The blanket grasped him like a net ensnaring his the spiky structures on his six legs. Five of them he freed, but one could simply not escape. He pulled and pulled against the blanket until suddenly his leg tore right through it sending him sprawling on to the floor.

“Free,” he tried to say, but the English phonics would not come. Perhaps because he no longer had a tongue, the word sounded far different than it should have. It sounded like “Get that god damn camera out of my face.” But in a guttural rumble.

What was worse, he was not free. A completely different and totally unanticipated problem had presented itself. In his haste to liberate himself from the blanket, he had thrown himself clean off of the bed and on to his back. For a proper man, recovering from this supine position would be of little difficulty, but Randy Johnson was not a proper man. He lay there with his six legs in the air wiggling helplessly as he rocked on his hard exoskeletal shell.

For the longest time he continued to wiggle his legs, imagining that if only he wiggled them enough, he would eventually right himself. This would not happen, of course, but Randy Johnson, even before becoming a bug, was none too bright, and certainly not the sort of chap who would be dissuaded from doing something for the hundredth time just because it hadn't worked the first 99. But eventually even he tired of his futility.

Trying a different approach, he began to sway his legs from side to side, creating a constant rocking of his shell. When the shell swung to its furthest extreme in one direction he would shift the weight of his legs in the other direction. Over and over he repeated the motion, the arcs of movement growing larger and larger until-a snap-he had torn his rotator cuff, of perhaps three of his rotator cuffs, or whatever the insect equivalent is, but with the last effort as the tissues frayed, he swung his legs with such violence that he righted himself with a thud.

“Are you up Randy?” his wife yelled up in response to the thud.

“No, no,” yelled Randy Johnson, afraid of what she would think.
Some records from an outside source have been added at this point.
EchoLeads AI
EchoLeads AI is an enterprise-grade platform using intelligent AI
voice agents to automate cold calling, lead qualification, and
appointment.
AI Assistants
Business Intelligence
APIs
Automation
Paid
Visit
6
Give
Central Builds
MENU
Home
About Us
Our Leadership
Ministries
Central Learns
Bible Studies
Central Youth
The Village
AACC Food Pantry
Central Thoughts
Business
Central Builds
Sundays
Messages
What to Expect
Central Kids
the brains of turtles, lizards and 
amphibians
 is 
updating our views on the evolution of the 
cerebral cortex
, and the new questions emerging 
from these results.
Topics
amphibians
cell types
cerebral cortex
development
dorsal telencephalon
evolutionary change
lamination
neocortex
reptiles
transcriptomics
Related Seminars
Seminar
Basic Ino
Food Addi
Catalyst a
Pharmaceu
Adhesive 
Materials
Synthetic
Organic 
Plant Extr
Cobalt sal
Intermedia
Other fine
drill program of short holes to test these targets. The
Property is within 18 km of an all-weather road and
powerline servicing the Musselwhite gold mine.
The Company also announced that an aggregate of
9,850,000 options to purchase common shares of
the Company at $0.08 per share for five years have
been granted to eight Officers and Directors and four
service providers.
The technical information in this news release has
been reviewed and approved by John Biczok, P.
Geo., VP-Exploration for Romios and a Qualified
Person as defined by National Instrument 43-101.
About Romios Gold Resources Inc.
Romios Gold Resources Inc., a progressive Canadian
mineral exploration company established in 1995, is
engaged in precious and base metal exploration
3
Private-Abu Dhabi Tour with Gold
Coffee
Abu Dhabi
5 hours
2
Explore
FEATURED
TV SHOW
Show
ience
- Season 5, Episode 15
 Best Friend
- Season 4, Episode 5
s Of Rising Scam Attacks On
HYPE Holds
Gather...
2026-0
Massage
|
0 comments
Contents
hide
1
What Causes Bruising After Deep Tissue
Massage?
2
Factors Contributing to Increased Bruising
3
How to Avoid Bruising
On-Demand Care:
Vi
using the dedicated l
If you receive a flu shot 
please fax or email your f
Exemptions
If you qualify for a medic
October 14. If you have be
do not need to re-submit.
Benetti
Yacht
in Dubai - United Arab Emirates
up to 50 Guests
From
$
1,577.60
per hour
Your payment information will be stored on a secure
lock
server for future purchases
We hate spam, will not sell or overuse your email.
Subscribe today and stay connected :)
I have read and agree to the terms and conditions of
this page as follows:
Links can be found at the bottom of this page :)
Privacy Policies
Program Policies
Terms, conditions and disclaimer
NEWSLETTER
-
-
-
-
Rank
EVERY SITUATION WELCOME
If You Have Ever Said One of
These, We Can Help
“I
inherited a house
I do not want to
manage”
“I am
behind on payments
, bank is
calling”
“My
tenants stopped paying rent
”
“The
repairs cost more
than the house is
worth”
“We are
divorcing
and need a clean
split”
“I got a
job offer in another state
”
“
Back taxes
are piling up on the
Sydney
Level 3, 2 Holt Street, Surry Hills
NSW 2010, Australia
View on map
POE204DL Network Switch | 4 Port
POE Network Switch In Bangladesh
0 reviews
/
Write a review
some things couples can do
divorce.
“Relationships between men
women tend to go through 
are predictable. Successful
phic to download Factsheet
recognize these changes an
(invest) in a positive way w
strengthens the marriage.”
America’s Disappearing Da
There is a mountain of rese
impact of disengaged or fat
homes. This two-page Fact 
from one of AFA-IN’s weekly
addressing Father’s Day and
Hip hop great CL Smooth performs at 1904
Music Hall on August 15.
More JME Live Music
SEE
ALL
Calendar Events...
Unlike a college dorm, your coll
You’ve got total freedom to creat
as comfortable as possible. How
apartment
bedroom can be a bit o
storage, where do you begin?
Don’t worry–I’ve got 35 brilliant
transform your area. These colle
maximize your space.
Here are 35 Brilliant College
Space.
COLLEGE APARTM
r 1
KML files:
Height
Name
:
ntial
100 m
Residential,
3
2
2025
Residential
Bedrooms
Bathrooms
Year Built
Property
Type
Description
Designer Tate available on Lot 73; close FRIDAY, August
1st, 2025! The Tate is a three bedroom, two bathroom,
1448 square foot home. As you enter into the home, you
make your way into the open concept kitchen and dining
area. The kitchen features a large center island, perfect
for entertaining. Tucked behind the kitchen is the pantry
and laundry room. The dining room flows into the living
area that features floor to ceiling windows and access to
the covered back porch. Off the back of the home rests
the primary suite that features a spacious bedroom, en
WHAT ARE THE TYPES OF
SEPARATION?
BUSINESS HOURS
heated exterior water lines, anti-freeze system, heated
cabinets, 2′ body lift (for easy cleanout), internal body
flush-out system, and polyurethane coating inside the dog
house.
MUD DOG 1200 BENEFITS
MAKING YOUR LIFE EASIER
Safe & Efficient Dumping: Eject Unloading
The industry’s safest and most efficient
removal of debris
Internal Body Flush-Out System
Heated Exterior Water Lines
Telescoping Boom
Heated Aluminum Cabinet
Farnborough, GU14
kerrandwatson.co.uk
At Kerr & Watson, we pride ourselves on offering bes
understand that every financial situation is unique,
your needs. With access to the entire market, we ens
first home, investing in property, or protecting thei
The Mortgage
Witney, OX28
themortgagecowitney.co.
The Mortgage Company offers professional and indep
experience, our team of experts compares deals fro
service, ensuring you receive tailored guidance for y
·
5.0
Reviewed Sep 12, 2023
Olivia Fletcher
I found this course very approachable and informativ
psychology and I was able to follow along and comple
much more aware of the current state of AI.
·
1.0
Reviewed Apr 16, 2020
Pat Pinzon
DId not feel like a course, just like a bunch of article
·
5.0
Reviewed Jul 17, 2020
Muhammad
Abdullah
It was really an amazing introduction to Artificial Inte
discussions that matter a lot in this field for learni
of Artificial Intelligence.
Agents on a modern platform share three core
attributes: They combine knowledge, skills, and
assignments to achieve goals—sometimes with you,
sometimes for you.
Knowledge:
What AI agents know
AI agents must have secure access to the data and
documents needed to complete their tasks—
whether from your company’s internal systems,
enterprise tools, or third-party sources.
But in his guttural bug voice it ended up sounding like. “My God I hate Alex Rodriguez. He's such a prick.”

“I know Alex is an SOB,” replied his wife. “But do we have to talk about him first thing in the morning?”

Suddenly, he heard the soft clomp of slippers on stairs. His wife was coming up to the room. Up to his room. Invading his cold and his dark. Her arrival was inevitable.

The doorknob turned with a gentle squeak. As her slender finger flipped the light switch, Randy scrambled under the bed, away from the horrible burning light. A thin trail of green ooze marked his path.

“Randy,” his wife complained. “Why do you always flee when the lights come on? Come out from under there this instant.”

Randy pondered his options. They were few. Either she could see him now, or she could see him a few minutes from now. There would be no escape.

“I can't come out,” he moaned.

“Why not?” she answered. How odd that she could understand him.

“I've been transformed into a giant bug.”

“Randy that's ridiculous. Come out now. I insist.”

“Yes… okay,” he yielded.

He slunk out from under the bed, each step sending fire up his damaged joints.

“See I'm a bug,” he cried.

“I'm not really seeing it,” she answered nonplussed.

“I'm hideous vermin.”

“Well yes, but you look kind of the same to me.”

“But can't you see that I have six legs?”

“Oh yes, now that you mention it. But otherwise. I fail to see the difference.”

“I've become a hideous giant insect. I'm ugly and disgusting,” he wailed.

“If anything, I'd say you look a little bit better she responded.”

And so began the metamorphosis of Randy Johnson.